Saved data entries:
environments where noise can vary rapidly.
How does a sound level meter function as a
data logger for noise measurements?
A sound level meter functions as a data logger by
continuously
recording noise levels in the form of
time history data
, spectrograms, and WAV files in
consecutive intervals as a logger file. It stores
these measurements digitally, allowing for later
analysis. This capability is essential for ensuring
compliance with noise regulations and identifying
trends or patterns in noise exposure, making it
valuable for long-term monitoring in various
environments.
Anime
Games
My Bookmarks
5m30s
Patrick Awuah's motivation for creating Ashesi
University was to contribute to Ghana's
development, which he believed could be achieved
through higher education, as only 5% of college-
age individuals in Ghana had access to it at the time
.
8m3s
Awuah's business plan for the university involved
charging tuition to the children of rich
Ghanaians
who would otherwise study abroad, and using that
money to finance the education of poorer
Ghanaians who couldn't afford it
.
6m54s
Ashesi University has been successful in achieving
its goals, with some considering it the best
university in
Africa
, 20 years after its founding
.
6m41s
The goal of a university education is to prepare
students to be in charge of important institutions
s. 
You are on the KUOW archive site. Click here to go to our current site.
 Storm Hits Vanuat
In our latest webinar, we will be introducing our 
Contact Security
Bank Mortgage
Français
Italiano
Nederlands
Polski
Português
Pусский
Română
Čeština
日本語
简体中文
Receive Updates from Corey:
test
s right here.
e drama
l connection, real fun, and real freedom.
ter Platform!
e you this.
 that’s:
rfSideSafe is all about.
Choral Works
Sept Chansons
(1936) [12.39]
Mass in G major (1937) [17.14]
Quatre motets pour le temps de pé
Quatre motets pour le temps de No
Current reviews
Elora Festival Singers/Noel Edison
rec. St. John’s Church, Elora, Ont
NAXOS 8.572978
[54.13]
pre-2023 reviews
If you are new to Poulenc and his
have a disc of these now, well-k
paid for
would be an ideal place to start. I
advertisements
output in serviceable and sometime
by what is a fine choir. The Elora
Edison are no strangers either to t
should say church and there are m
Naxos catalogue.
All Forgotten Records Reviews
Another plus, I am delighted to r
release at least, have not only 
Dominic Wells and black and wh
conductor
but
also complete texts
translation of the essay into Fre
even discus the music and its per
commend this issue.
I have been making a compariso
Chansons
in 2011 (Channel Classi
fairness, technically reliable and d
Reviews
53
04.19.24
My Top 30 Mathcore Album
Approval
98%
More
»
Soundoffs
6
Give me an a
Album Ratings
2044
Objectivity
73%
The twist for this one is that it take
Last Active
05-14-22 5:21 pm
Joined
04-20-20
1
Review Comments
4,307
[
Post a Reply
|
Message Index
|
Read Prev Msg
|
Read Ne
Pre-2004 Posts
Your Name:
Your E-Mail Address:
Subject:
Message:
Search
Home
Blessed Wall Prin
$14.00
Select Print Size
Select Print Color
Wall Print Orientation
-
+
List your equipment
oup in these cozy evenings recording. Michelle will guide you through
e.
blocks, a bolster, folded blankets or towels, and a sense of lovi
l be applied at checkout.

** How to complete this task **
Lines with "will" in them are what the answer must contain; copy each from the records above.

** Completed exercise **
In our latest webinar, we will be introducing our 
oup in these cozy evenings recording. Michelle will guide you through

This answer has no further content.